**TASK TO COMPLETE:**
Copy, from the material below, each line where "NIVELES" shows up.

------------------------------------------------------------

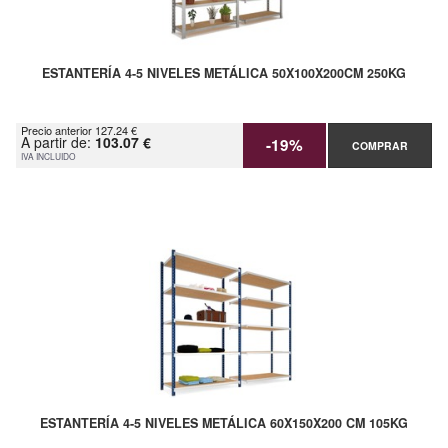
ESTANTERÍA 4-5 NIVELES METÁLICA 50X100X200CM 250KG
Precio anterior 127.24 €
A partir de:
103.07 €
-19%
COMPRAR
IVA INCLUIDO
ESTANTERÍA 4-5 NIVELES METÁLICA 60X150X200 CM 105KG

------------------------------------------------------------

**REPLY:**
ESTANTERÍA 4-5 NIVELES METÁLICA 50X100X200CM 250KG
ESTANTERÍA 4-5 NIVELES METÁLICA 60X150X200 CM 105KG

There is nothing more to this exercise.